Output the data word for word. Begin at its first line and end at the line with "OUT OF STOCK".
----
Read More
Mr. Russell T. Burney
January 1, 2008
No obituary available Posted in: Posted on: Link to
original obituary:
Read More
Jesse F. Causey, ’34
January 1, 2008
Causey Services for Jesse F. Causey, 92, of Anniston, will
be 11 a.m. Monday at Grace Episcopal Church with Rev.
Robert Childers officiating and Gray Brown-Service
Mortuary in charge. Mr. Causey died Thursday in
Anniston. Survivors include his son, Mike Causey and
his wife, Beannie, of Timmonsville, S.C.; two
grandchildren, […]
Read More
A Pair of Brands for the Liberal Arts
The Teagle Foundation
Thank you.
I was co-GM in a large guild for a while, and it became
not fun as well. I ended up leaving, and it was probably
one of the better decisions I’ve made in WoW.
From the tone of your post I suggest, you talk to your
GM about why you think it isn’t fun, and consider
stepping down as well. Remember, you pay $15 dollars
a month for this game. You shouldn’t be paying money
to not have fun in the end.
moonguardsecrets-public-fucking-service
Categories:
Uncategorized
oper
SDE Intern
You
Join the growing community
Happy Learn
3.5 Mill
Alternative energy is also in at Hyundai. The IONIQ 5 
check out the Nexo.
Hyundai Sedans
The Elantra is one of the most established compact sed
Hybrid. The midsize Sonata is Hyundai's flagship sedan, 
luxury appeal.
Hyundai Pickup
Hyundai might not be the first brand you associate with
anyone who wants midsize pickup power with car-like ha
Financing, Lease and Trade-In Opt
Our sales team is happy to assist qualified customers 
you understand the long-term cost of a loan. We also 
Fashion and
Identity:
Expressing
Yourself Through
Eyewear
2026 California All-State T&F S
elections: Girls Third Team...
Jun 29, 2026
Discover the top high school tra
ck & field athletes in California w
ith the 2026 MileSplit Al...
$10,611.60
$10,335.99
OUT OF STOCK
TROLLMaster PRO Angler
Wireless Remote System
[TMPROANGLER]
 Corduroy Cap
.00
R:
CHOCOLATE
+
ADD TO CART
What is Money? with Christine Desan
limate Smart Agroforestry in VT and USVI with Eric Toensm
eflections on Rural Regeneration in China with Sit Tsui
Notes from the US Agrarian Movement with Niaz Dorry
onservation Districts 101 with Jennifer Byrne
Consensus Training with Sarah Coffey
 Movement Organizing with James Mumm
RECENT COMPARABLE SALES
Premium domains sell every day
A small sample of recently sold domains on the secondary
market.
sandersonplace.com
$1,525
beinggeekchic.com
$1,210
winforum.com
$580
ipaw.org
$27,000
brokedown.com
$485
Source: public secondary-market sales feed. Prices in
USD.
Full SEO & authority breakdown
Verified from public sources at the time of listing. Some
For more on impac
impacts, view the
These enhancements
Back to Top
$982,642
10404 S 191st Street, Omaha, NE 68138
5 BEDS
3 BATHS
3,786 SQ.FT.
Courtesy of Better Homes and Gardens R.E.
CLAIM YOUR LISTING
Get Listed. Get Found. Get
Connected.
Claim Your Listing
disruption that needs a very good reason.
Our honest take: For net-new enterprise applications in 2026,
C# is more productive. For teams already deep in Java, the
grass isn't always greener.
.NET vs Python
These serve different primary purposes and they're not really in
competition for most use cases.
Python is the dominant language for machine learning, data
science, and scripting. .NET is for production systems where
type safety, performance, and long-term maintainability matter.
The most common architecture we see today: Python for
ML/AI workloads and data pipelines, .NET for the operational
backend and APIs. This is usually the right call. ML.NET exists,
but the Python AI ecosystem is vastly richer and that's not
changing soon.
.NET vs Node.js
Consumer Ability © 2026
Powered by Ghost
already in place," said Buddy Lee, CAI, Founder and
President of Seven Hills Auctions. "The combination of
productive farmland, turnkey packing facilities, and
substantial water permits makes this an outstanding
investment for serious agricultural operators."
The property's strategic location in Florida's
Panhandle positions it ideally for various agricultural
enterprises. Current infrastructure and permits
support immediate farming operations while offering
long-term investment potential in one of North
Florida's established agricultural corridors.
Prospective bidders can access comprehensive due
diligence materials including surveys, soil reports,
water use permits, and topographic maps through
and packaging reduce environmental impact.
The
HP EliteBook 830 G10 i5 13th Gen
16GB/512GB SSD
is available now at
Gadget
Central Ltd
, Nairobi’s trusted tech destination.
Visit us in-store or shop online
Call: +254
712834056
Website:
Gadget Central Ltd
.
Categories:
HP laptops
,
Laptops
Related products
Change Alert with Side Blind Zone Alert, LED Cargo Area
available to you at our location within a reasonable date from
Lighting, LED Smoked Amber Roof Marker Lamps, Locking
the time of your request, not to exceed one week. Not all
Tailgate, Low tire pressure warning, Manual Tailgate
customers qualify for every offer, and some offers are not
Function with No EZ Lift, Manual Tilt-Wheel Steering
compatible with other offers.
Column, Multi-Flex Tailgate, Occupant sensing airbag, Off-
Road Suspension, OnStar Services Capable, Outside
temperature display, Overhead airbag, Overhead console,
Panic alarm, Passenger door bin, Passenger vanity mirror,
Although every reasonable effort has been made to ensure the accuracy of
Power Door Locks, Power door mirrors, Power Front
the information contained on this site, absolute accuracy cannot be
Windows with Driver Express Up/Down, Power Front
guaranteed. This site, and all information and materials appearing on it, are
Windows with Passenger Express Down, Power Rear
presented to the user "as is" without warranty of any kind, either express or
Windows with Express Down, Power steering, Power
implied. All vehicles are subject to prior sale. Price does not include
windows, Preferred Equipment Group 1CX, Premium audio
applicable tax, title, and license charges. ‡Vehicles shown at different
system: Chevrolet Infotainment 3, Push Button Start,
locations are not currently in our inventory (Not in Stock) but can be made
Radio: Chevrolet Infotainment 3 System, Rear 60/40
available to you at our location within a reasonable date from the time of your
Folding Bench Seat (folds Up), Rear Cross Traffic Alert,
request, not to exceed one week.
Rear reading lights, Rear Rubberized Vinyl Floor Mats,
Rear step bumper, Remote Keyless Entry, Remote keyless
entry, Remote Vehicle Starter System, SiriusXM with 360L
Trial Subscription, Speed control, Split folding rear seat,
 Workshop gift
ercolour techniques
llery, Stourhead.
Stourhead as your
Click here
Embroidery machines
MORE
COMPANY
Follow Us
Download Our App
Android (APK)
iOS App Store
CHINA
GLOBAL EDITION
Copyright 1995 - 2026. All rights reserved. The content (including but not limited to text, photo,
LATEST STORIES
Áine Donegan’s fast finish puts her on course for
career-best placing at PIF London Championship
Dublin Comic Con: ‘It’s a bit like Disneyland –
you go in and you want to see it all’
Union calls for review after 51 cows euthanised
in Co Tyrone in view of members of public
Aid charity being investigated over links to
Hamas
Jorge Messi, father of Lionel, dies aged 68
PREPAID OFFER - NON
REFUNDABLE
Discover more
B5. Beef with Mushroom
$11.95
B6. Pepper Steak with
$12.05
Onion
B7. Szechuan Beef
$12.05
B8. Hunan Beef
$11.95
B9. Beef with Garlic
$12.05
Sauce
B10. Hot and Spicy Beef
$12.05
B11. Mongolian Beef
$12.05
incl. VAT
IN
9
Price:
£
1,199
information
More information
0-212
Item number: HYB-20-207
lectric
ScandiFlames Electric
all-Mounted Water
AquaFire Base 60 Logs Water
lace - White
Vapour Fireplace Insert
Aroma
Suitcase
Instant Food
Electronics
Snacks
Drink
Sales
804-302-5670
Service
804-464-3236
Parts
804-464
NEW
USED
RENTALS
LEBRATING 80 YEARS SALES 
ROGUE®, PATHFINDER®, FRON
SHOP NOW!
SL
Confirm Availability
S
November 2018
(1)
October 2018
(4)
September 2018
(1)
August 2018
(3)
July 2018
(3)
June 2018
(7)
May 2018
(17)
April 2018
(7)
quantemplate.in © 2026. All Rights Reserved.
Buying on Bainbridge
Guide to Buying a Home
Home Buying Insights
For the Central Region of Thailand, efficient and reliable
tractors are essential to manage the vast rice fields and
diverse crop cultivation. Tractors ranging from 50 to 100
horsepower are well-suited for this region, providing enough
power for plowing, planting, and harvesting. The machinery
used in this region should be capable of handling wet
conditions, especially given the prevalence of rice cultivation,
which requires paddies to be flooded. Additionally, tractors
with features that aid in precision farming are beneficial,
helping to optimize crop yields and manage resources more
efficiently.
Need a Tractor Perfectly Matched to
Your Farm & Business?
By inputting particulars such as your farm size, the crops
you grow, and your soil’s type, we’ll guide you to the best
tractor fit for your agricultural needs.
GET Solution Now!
----
* _RESULT FOR THIS TASK_:
Read More
Mr. Russell T. Burney
January 1, 2008
No obituary available Posted in: Posted on: Link to
original obituary:
Read More
Jesse F. Causey, ’34
January 1, 2008
Causey Services for Jesse F. Causey, 92, of Anniston, will
be 11 a.m. Monday at Grace Episcopal Church with Rev.
Robert Childers officiating and Gray Brown-Service
Mortuary in charge. Mr. Causey died Thursday in
Anniston. Survivors include his son, Mike Causey and
his wife, Beannie, of Timmonsville, S.C.; two
grandchildren, […]
Read More
A Pair of Brands for the Liberal Arts
The Teagle Foundation
Thank you.
I was co-GM in a large guild for a while, and it became
not fun as well. I ended up leaving, and it was probably
one of the better decisions I’ve made in WoW.
From the tone of your post I suggest, you talk to your
GM about why you think it isn’t fun, and consider
stepping down as well. Remember, you pay $15 dollars
a month for this game. You shouldn’t be paying money
to not have fun in the end.
moonguardsecrets-public-fucking-service
Categories:
Uncategorized
oper
SDE Intern
You
Join the growing community
Happy Learn
3.5 Mill
Alternative energy is also in at Hyundai. The IONIQ 5 
check out the Nexo.
Hyundai Sedans
The Elantra is one of the most established compact sed
Hybrid. The midsize Sonata is Hyundai's flagship sedan, 
luxury appeal.
Hyundai Pickup
Hyundai might not be the first brand you associate with
anyone who wants midsize pickup power with car-like ha
Financing, Lease and Trade-In Opt
Our sales team is happy to assist qualified customers 
you understand the long-term cost of a loan. We also 
Fashion and
Identity:
Expressing
Yourself Through
Eyewear
2026 California All-State T&F S
elections: Girls Third Team...
Jun 29, 2026
Discover the top high school tra
ck & field athletes in California w
ith the 2026 MileSplit Al...
$10,611.60
$10,335.99
OUT OF STOCK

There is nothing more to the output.